Page-level text extractions
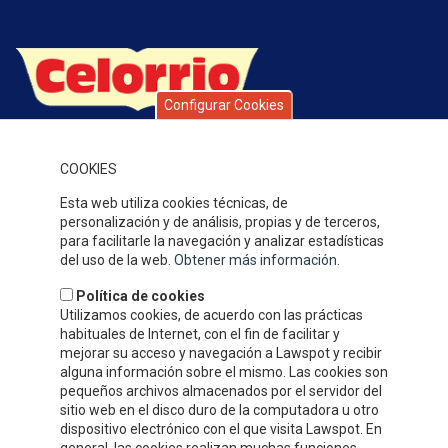
Configurar Cookies
Celorrio is a group of companies with over 40 years’ history,
specialising in fruit and vegetable preserves. Over this time, the
quality of our products, service and attention to our clients,
COOKIES
together with our competitive prices have earned us a solid
Esta web utiliza cookies técnicas, de
reputation and widespread recognition.
personalización y de análisis, propias y de terceros,
WHERE WE ARE
para facilitarle la navegación y analizar estadísticas
del uso de la web.
Obtener más información
.
Política de cookies
Utilizamos cookies, de acuerdo con las prácticas
habituales de Internet, con el fin de facilitar y
mejorar su acceso y navegación a Lawspot y recibir
alguna información sobre el mismo. Las cookies son
pequeños archivos almacenados por el servidor del
sitio web en el disco duro de la computadora u otro
dispositivo electrónico con el que visita Lawspot. En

Action item.
Read through the entries, then copy every line where the string "navegación" is found.

Response to the exercise.
para facilitarle la navegación y analizar estadísticas
mejorar su acceso y navegación a Lawspot y recibir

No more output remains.